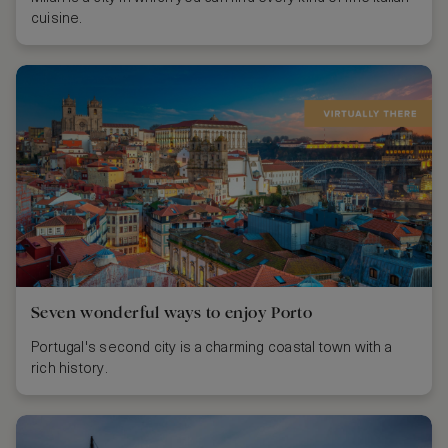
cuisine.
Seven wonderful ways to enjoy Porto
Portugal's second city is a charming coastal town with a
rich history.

=-=-=-=-=

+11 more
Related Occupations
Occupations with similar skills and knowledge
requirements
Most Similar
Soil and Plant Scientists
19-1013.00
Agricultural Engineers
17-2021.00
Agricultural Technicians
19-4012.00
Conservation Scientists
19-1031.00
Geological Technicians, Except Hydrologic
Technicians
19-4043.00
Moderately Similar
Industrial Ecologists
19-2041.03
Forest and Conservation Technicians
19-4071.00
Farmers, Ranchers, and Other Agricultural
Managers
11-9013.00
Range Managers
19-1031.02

=-=-=-=-=

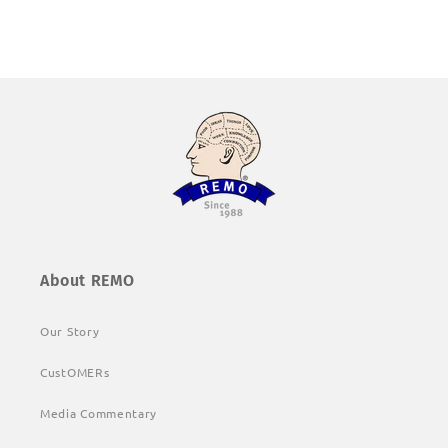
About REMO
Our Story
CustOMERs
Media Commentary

=-=-=-=-=

All that is wanted is a faithful reproduction of the line above with "Portugal's second city", the line with "rich history.", and every line in between.

Portugal's second city is a charming coastal town with a
rich history.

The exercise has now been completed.